Confidence in Single-Family Housing Contraction Continues in October

November 21st, 2022 by Editor

The National Association of Home Builders (NAHB) points to continued elevated interest rates, high building material costs and declining affordability conditions pushing buyers to the sidelines as the source of the continued drag on builder sentiment. NAHB recorded the lowest confidence reading since June 2012 with the exception of the onset of the pandemic in the spring of 2020. That’s the organization’s opinion after builder confidence in the market for newly built single-family homes posted its 11th straight monthly decline in November, dropping five points to 33, according to the NAHB/Wells Fargo Housing Market Index (HMI), released last week.

To bring more buyers into the marketplace, the association says that 59% of builders report using incentives, with a big increase in usage from September to November. The NAHB provided an example, noting that in November, 25% of builders say they are paying points for buyers, up from 13% in September. Mortgage rate buy-downs rose from 19% to 27% over the same timeframe, and 37% of builders cut prices in November, up from 26% in September, with an average price of reduction of 6%. For comparison, the numbers remain well below the 10%-12% price cuts seen during the Great Recession in 2008.

“Even as home prices moderate, building costs, labor and materials – particularly for concrete – have yet to follow,” said NAHB chief economist Robert Dietz. “To ease the worsening housing affordability crisis, policymakers must seek solutions that create more affordable and attainable housing. With inflation showing signs of moderating, this includes a reduction in the pace of the Federal Reserve’s rate hikes and reducing regulatory costs associated with land development and home construction.”

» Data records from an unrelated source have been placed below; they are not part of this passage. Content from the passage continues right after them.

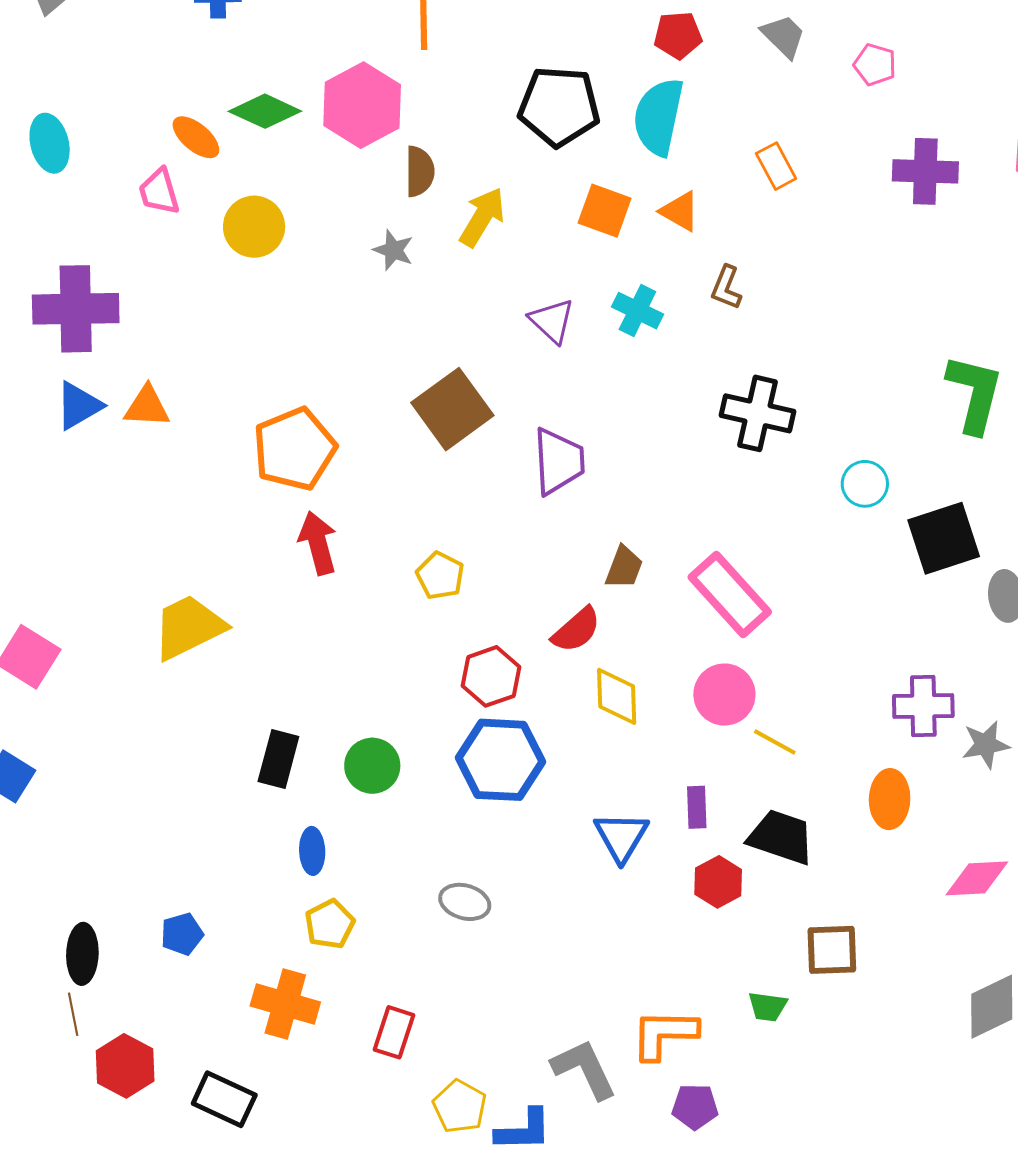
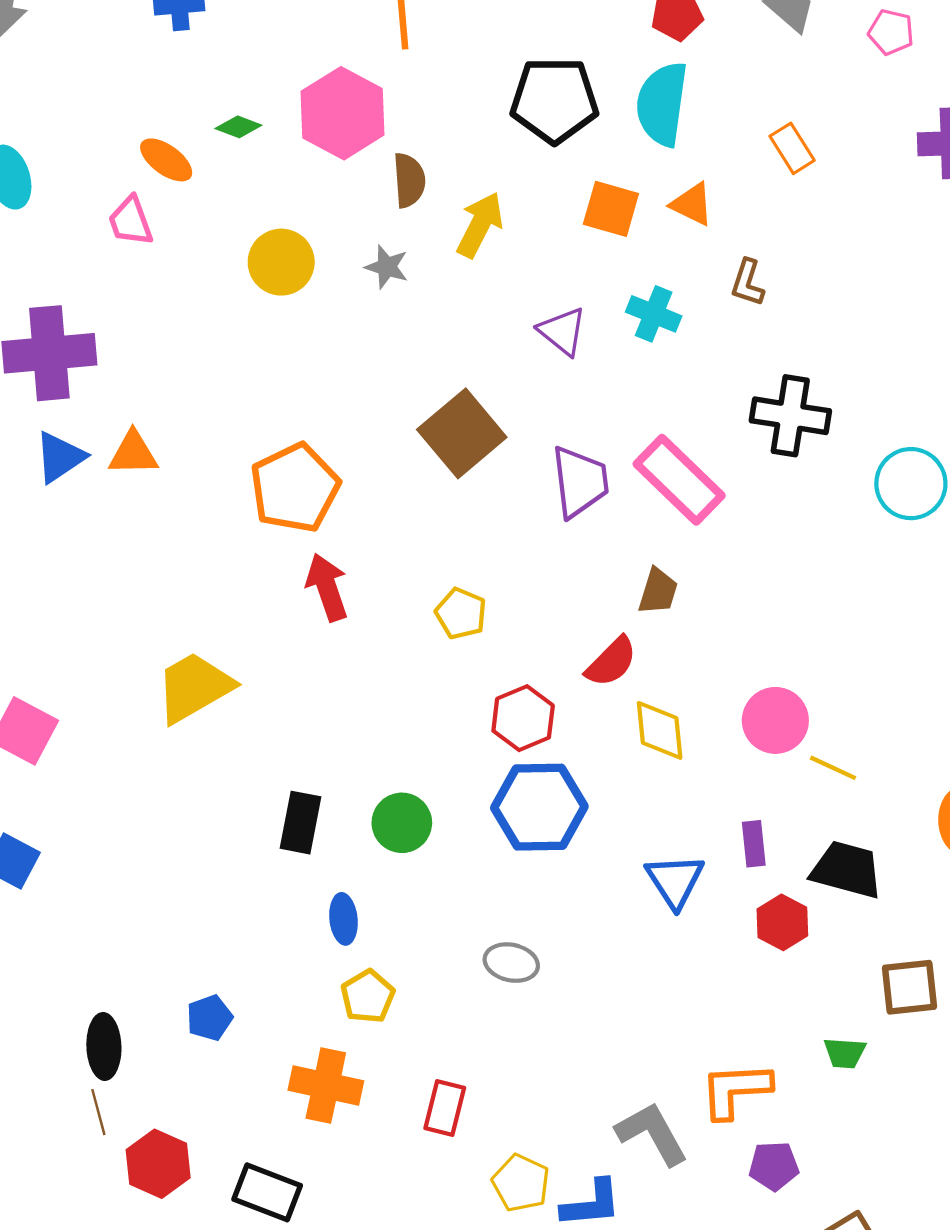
green diamond: (265, 111) -> (238, 127), size x0.6
yellow circle: (254, 227) -> (281, 262), moved
cyan circle: (865, 484) -> (911, 484), size x1.4
pink rectangle: (730, 595) -> (679, 480), moved

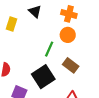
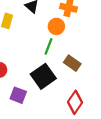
orange circle: (68, 35) -> (56, 26), moved

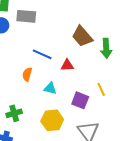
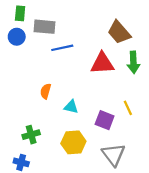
brown trapezoid: (82, 36) -> (119, 32), moved
blue line: (42, 54) -> (62, 48), moved, turned -36
red triangle: (67, 65) -> (102, 63), moved, size x1.6

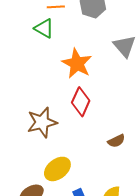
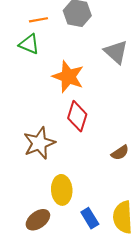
yellow ellipse: (57, 169) -> (62, 190), turned -48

All three HMI components posted declines in November. Current sales conditions fell six points to 39, sales expectations in the next six months declined four points to 31 and traffic of prospective buyers fell five points to 20.

Looking at the three-month moving averages for regional HMI scores, the Northeast fell six points to 41, the Midwest dropped two points to 38, the South fell seven points to 42 and the West posted a five-point decline to 29. HMI tables can be found at nahb.org/hmi. More information on housing statistics is also available at Housing Economics PLUS (formerly housingeconomics.com).

The numbers in the HMI are not dissimilar to what the U.S. Department of Housing and Urban Development and the U.S. Census Bureau reported. Those numbers show that overall housing starts decreased 4.2%, to a seasonally adjusted annual rate of 1.43 million units in October.

The October reading of 1.43 million starts is the number of housing units builders would begin if development kept this pace for the next 12 months. Within this overall number, single-family starts decreased 6.1% to an 855,000 seasonally adjusted annual rate. Year-to-date, single-family starts are down 7.1%. The multifamily sector, which includes apartment buildings and condos, decreased 1.2% to an annualized 570,000 pace.

“Mirroring ongoing falloffs in builder sentiment, builders are slowing construction as demand retreats due to high mortgage rates, stubbornly elevated construction costs and declines for housing affordability,” said Jerry Konter, NAHB chairman of the board.

On a regional and year-to-date basis, combined single-family and multifamily starts are 2.9% higher in the Northeast, 1.5% lower in the Midwest, 2.6% higher in the South and 5.1% lower in the West.

“This will be the first year since 2011 to post a calendar year decline for single-family starts,” said Dietz. “We are forecasting additional declines for single-family construction in 2023, which means economic slowing will expand from the residential construction market into the rest of the economy.”

Multifamily units under construction climbed again in October to 928,000, the highest tally since December 1973.